Le critiche arrivano anche perché l’incantesimo rotto con “Elena” di Euripide nel 2019 è una rivoluzione e le rivoluzioni spaventano.
“Per noi è importante non fare abbassare la mascella al pubblico. Il pubblico oggi è abituato a Game of Thrones, a diverse soglie dell’attenzione: in qualche modo lo devi prendere per la collottola, il pubblico. Consideriamo il discorso della tecnologia: il teatro con le macchine teatrali è stato fin dall’antichità il luogo della sperimentazione tecnologica. In questi nostri tempi posso avere uno schermo led che simula un 3D curvo: se mi serve, lo uso. In questo schermo ci metto gli occhi delle Erinni? Sì, perché le Erinni seguono tutto con la pupilla. Ci metto i corvi di Cassandra? Si, perché i corvi hanno una simbologia. La porpora sulla quale Agamennone cammina resa con un artificio scenico? Vivaddio, il teatro non è un museo! Oggi una delle macchine teatrali possibili è il video. E poi sfido di trovare negli ultimi vent’anni un allestimento della Fondazione con i pepli greci!”.
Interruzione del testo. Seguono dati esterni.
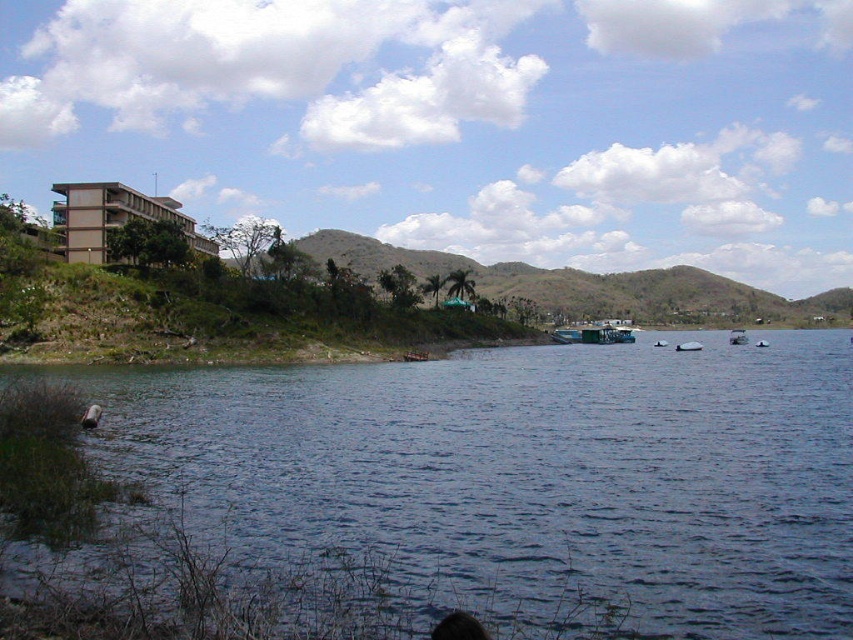 Who is taller, blue water at center or green matte boat at center?

green matte boat at center

Measure the distance from blue water at center to green matte boat at center.

The distance of blue water at center from green matte boat at center is 91.28 meters.

Does point (432, 563) come closer to viewer compared to point (625, 330)?

Yes, point (432, 563) is closer to viewer.

Locate an element on the screen. blue water at center is located at coordinates (525, 477).

Can you confirm if blue water at center is positioned below green leafy hillside at center?

Yes.

Is blue water at center to the left of green leafy hillside at center from the viewer's perspective?

Indeed, blue water at center is positioned on the left side of green leafy hillside at center.

Image resolution: width=853 pixels, height=640 pixels. Find the location of `blue water at center`. blue water at center is located at coordinates (525, 477).

How much distance is there between green matte boat at center and white plastic boat at center?

green matte boat at center and white plastic boat at center are 77.50 meters apart from each other.

Does green matte boat at center have a greater height compared to white plastic boat at center?

Indeed, green matte boat at center has a greater height compared to white plastic boat at center.

Where is `green matte boat at center`? green matte boat at center is located at coordinates (593, 333). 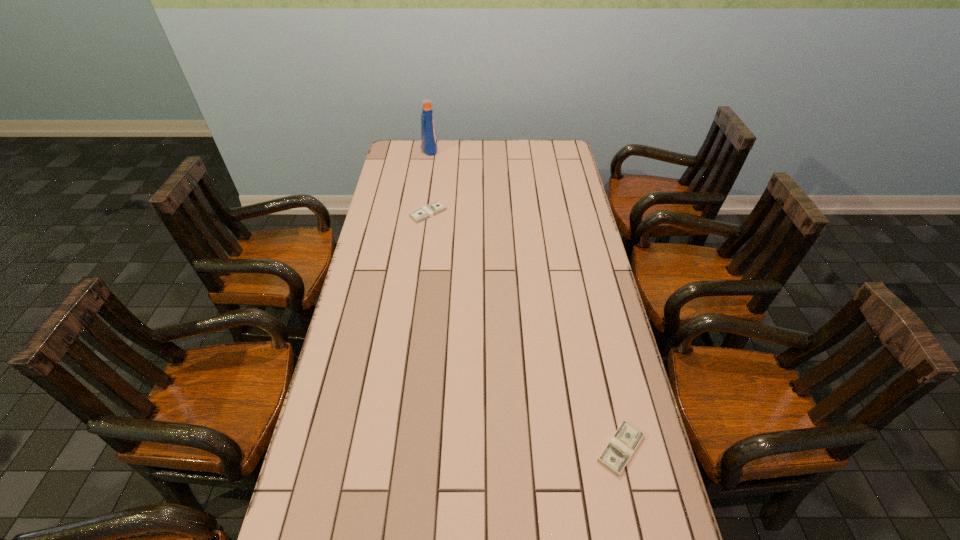 Image resolution: width=960 pixels, height=540 pixels. What are the coordinates of `detergent` in the screenshot? It's located at coord(428,136).

Image resolution: width=960 pixels, height=540 pixels. In order to click on the tallest object in this screenshot , I will do `click(428, 136)`.

I want to click on the farther dollar, so click(x=432, y=209).

Locate an element on the screen. This screenshot has width=960, height=540. the left dollar is located at coordinates (432, 209).

Find the location of a particular element. The width and height of the screenshot is (960, 540). the right dollar is located at coordinates (623, 443).

What are the coordinates of `the nearest object` in the screenshot? It's located at (623, 443).

Find the location of a particular element. vacant space located 0.390m on the label of the farthest object is located at coordinates (519, 148).

Locate an element on the screen. This screenshot has width=960, height=540. vacant space located on the front of the second nearest object is located at coordinates (422, 257).

The image size is (960, 540). What are the coordinates of `vacant space located on the back of the nearest object` in the screenshot? It's located at (610, 401).

Where is `object located in the far edge section of the desktop`? object located in the far edge section of the desktop is located at coordinates (428, 136). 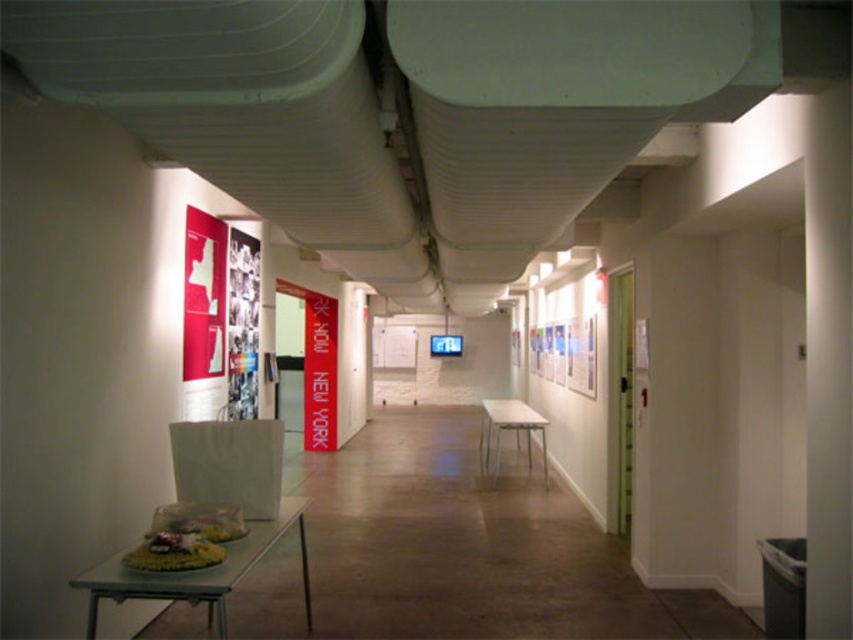 Question: Which object appears closest to the camera in this image?

Choices:
 (A) white glossy table at center
 (B) white plastic table at lower left

Answer: (B)

Question: In this image, where is white plastic table at lower left located relative to white glossy table at center?

Choices:
 (A) right
 (B) left

Answer: (B)

Question: Can you confirm if white plastic table at lower left is positioned to the right of white glossy table at center?

Choices:
 (A) no
 (B) yes

Answer: (A)

Question: Does white plastic table at lower left have a larger size compared to white glossy table at center?

Choices:
 (A) no
 (B) yes

Answer: (B)

Question: Which object appears farthest from the camera in this image?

Andiamo alla pancia. Quali attese avete per l’Orestea? Un sold out di pubblico e di critica?
“Si lavora senza pensare al sold out e te lo dico per la dedizione di cui parlavo. Certo, abbiamo tenuto conto della durata e della data. Andare a vedere uno spettacolo lungo il 9 di luglio è pure una questione di clima. I tagli, non tantissimi, sono pensati per rientrare in tre ore e mezza compreso il cambio di scena. Non so se ci sarà il sold out, sebbene sia convinto che i numeri saranno buoni. Ma non si lavora mai per un sold out. Nemmeno e soprattutto per un sold out della critica. La critica fa il suo lavoro e noi il nostro. Davide (ride) non ha mai pensato a questo, lui viene dal Buuuu! dell’opera lirica, dove la critica è agguerrita e il pubblico spietato”.
La prossima stagione Inda: vorreste tornare? Tu vorresti tornare?
“Posso risponderti per me e da attore. Mi piacerebbe tornare con un altro regista. Per misurarmi con una narrazione diversa. In più quest’anno il rapporto con Siracusa si è saldato: sono uno degli insegnanti dell’Accademia e tornerò il prossimo anno. Intanto, mi piace anche tornare a Torino con Maria Stuarda per la regia di Livermore perché Torino è una città che respinge. Non sono protagonista a Torino dal 2006″.
Dimmi una frase per una chiusura ad effetto di questa intervista…
“Ti do un’immagine. Quella degli allievi che alla prova del teatro greco vengono divorati da ansia, dedizione, freschezza, energia: uno tsunami (SBAM!: giuro, lo dice e batte un palmo sull’altro), perché il teatro è la droga più sana ed efficace del mondo”.